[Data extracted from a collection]
━━━━━━
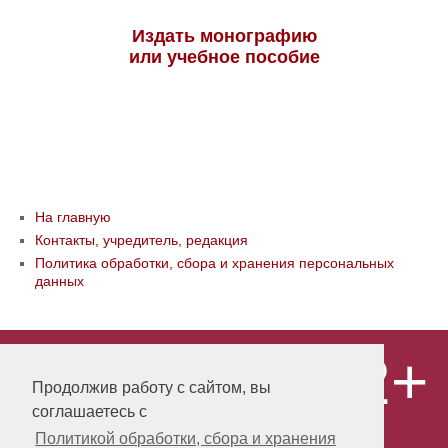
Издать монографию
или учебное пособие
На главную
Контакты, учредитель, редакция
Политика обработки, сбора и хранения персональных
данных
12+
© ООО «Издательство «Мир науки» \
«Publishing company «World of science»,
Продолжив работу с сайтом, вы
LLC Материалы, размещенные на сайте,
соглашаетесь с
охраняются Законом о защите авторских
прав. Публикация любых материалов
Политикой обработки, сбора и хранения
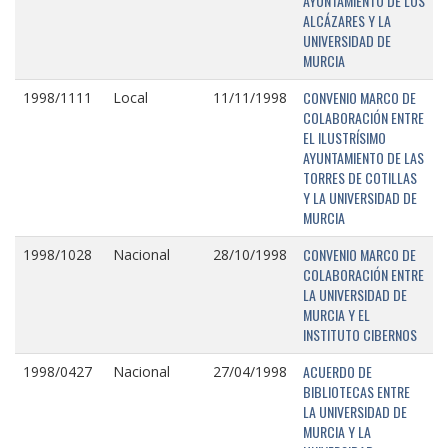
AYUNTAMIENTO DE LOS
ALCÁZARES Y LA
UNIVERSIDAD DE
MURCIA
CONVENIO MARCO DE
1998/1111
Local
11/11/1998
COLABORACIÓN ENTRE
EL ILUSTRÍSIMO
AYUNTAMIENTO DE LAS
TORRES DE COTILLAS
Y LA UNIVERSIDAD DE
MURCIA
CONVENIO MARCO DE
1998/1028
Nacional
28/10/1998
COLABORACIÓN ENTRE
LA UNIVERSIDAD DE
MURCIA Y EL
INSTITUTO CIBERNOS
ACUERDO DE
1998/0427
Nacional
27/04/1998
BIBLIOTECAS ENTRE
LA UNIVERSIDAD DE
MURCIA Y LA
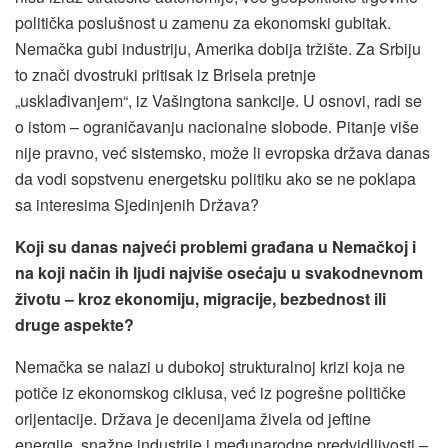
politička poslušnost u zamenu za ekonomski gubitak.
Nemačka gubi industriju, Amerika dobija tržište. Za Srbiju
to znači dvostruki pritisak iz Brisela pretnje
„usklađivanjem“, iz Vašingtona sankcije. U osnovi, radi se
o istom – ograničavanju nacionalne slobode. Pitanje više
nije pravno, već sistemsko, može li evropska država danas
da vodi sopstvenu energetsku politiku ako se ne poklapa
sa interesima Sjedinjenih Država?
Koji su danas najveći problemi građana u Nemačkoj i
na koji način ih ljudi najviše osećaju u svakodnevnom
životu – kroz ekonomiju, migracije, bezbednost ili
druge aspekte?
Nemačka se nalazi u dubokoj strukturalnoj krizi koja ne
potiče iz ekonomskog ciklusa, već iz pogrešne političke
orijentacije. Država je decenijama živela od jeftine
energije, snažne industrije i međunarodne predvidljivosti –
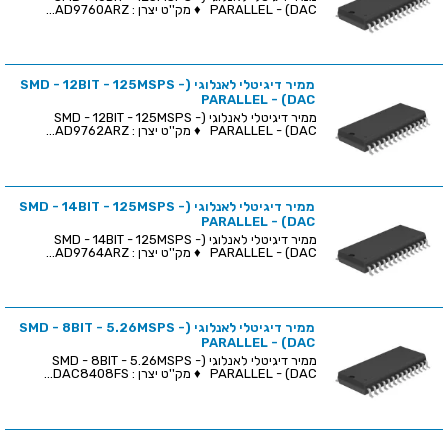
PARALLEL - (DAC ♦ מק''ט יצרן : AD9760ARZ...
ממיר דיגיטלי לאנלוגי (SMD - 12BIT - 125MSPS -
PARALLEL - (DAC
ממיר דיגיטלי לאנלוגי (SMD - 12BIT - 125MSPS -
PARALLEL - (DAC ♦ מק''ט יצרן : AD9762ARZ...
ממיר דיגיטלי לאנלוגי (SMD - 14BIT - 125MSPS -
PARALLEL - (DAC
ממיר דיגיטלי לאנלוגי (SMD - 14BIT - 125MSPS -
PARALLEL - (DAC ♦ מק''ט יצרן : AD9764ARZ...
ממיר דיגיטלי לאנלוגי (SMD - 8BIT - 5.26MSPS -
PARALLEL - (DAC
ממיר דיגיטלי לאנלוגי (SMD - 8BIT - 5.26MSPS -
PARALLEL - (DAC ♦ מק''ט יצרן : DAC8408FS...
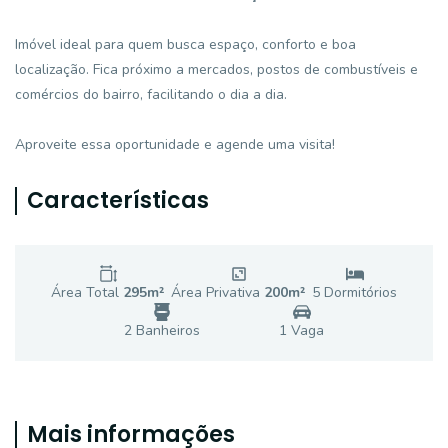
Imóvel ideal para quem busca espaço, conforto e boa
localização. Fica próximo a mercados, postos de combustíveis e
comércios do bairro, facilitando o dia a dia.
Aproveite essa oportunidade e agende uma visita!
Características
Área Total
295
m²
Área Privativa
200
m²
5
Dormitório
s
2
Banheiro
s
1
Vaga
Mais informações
━━━━━━
(Directions for this task):
Word for word, return the entries above, but without any pictures.

(Task output):
Издать монографию
или учебное пособие
На главную
Контакты, учредитель, редакция
Политика обработки, сбора и хранения персональных
данных
12+
© ООО «Издательство «Мир науки» \
«Publishing company «World of science»,
Продолжив работу с сайтом, вы
LLC Материалы, размещенные на сайте,
соглашаетесь с
охраняются Законом о защите авторских
прав. Публикация любых материалов
Политикой обработки, сбора и хранения
AYUNTAMIENTO DE LOS
ALCÁZARES Y LA
UNIVERSIDAD DE
MURCIA
CONVENIO MARCO DE
1998/1111
Local
11/11/1998
COLABORACIÓN ENTRE
EL ILUSTRÍSIMO
AYUNTAMIENTO DE LAS
TORRES DE COTILLAS
Y LA UNIVERSIDAD DE
MURCIA
CONVENIO MARCO DE
1998/1028
Nacional
28/10/1998
COLABORACIÓN ENTRE
LA UNIVERSIDAD DE
MURCIA Y EL
INSTITUTO CIBERNOS
ACUERDO DE
1998/0427
Nacional
27/04/1998
BIBLIOTECAS ENTRE
LA UNIVERSIDAD DE
MURCIA Y LA
politička poslušnost u zamenu za ekonomski gubitak.
Nemačka gubi industriju, Amerika dobija tržište. Za Srbiju
to znači dvostruki pritisak iz Brisela pretnje
„usklađivanjem“, iz Vašingtona sankcije. U osnovi, radi se
o istom – ograničavanju nacionalne slobode. Pitanje više
nije pravno, već sistemsko, može li evropska država danas
da vodi sopstvenu energetsku politiku ako se ne poklapa
sa interesima Sjedinjenih Država?
Koji su danas najveći problemi građana u Nemačkoj i
na koji način ih ljudi najviše osećaju u svakodnevnom
životu – kroz ekonomiju, migracije, bezbednost ili
druge aspekte?
Nemačka se nalazi u dubokoj strukturalnoj krizi koja ne
potiče iz ekonomskog ciklusa, već iz pogrešne političke
orijentacije. Država je decenijama živela od jeftine
energije, snažne industrije i međunarodne predvidljivosti –
PARALLEL - (DAC ♦ מק''ט יצרן : AD9760ARZ...
ממיר דיגיטלי לאנלוגי (SMD - 12BIT - 125MSPS -
PARALLEL - (DAC
ממיר דיגיטלי לאנלוגי (SMD - 12BIT - 125MSPS -
PARALLEL - (DAC ♦ מק''ט יצרן : AD9762ARZ...
ממיר דיגיטלי לאנלוגי (SMD - 14BIT - 125MSPS -
PARALLEL - (DAC
ממיר דיגיטלי לאנלוגי (SMD - 14BIT - 125MSPS -
PARALLEL - (DAC ♦ מק''ט יצרן : AD9764ARZ...
ממיר דיגיטלי לאנלוגי (SMD - 8BIT - 5.26MSPS -
PARALLEL - (DAC
ממיר דיגיטלי לאנלוגי (SMD - 8BIT - 5.26MSPS -
PARALLEL - (DAC ♦ מק''ט יצרן : DAC8408FS...
Imóvel ideal para quem busca espaço, conforto e boa
localização. Fica próximo a mercados, postos de combustíveis e
comércios do bairro, facilitando o dia a dia.
Aproveite essa oportunidade e agende uma visita!
Características
Área Total
295
m²
Área Privativa
200
m²
5
Dormitório
s
2
Banheiro
s
1
Vaga
Mais informações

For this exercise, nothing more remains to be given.